Re: Tagalog & trigger idea: I'd like comments. :)
|From:||Sally Caves <scaves@...>|
|Date:||Tuesday, November 16, 2004, 16:08|
----- Original Message -----
From: "B. Garcia" <madyaas@...>
> In reference to Philippine languages all a trigger is is an affix on
> the verb that indicated what part of the sentence is *emphasized* be
> it the one who does the action, who receives it, who it's done for,
> where, what was used to do it. The noun that the verb refers to is
> marked with an affix It does not necessarily change the entire meaning
> (however, various affixes on a verbal root can give that root a
> different flavor, from what I've been able to garner.)
Can you give an example of the various triggers in a Philippine language? Or
even just a made-up one? I've been trying to understand triggers for years,
but have only seen people describe them in this abstract way.
For instance, in your above statement you remark that the affix is on the
verb. And then in the next sentence you say it's on the noun. Are there
two affixes? Please show me and Rodlox with an example.
I'm thinking something like:
Woman bring water river family bucket.
Now how would a trigger language say:
The woman brings river water to her family in a bucket.
The woman brought river water to her family in a bucket.
The family was brought river water in a bucket by the woman.
River water was brought in a bucket by the woman to her family.

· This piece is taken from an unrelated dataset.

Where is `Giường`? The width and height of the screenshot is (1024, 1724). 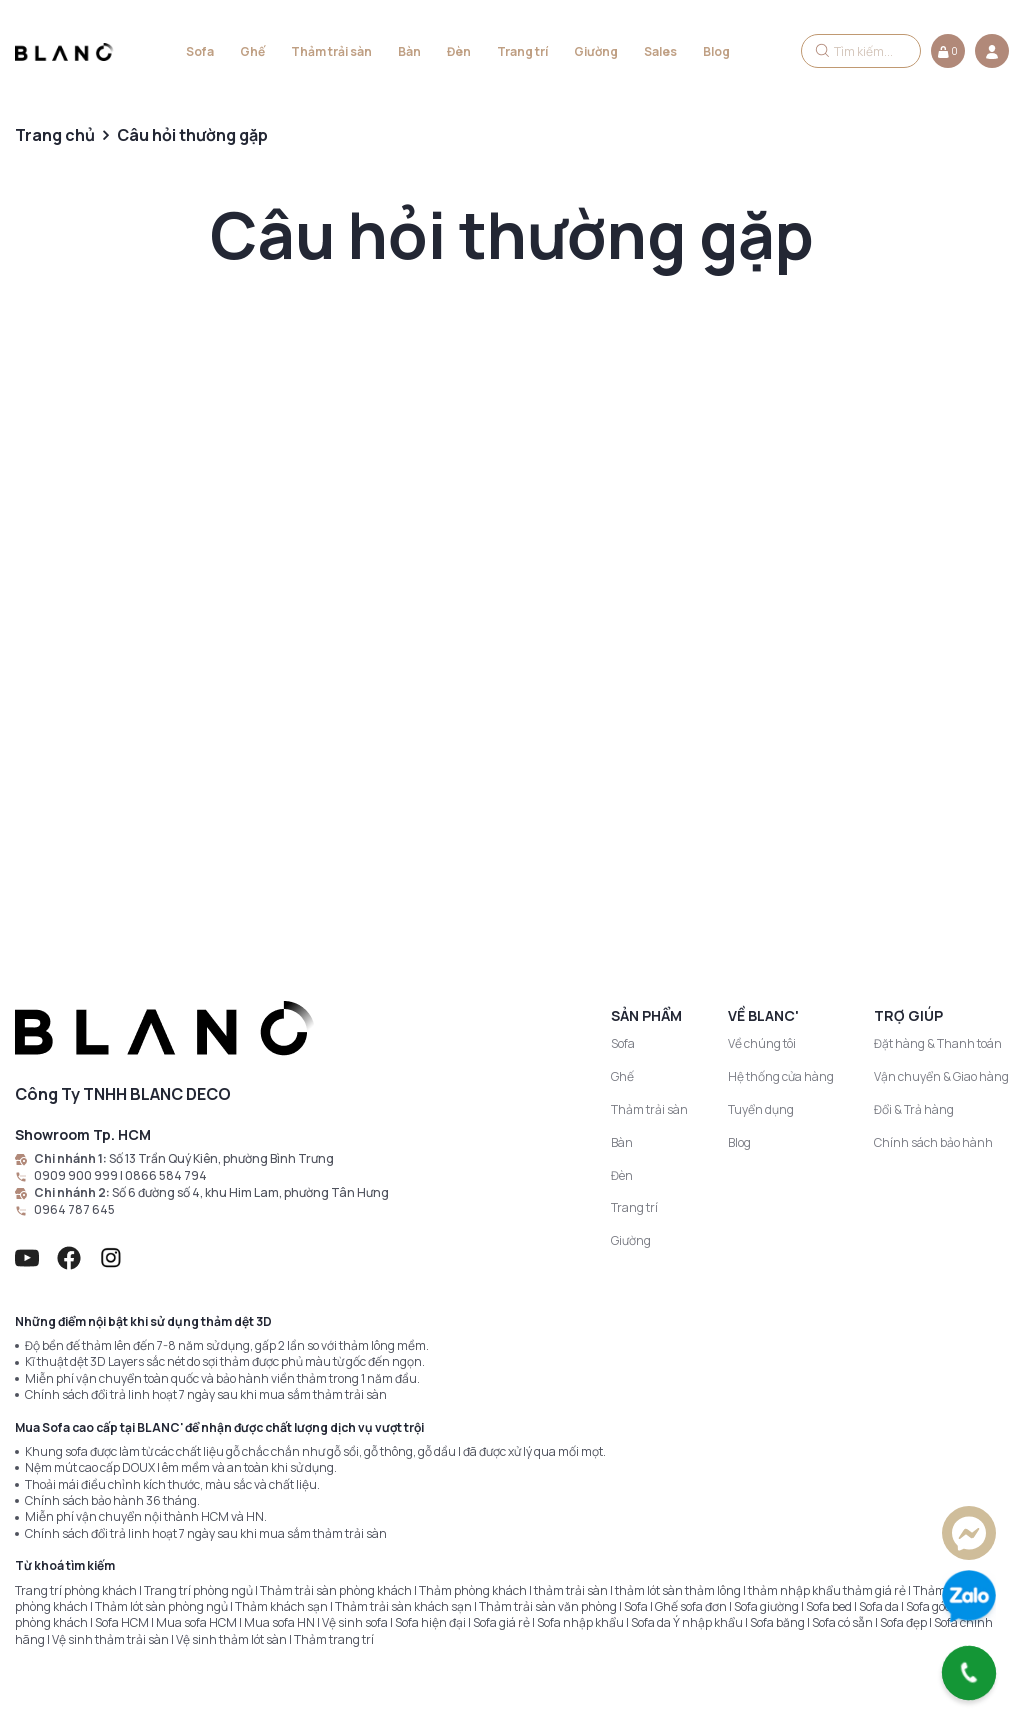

Water from the river was brought in a bucket by the woman to her family.
The river brings water to the woman's family through the use of a bucket.
The family brought water in a bucket from the river to the woman.
A bucket was used to bring river water by the woman to her family.
It is hard to bring the river to a woman's family in a bucket.
Does Tatari Faran have traces of triggerishness? Teoh? You readin' this?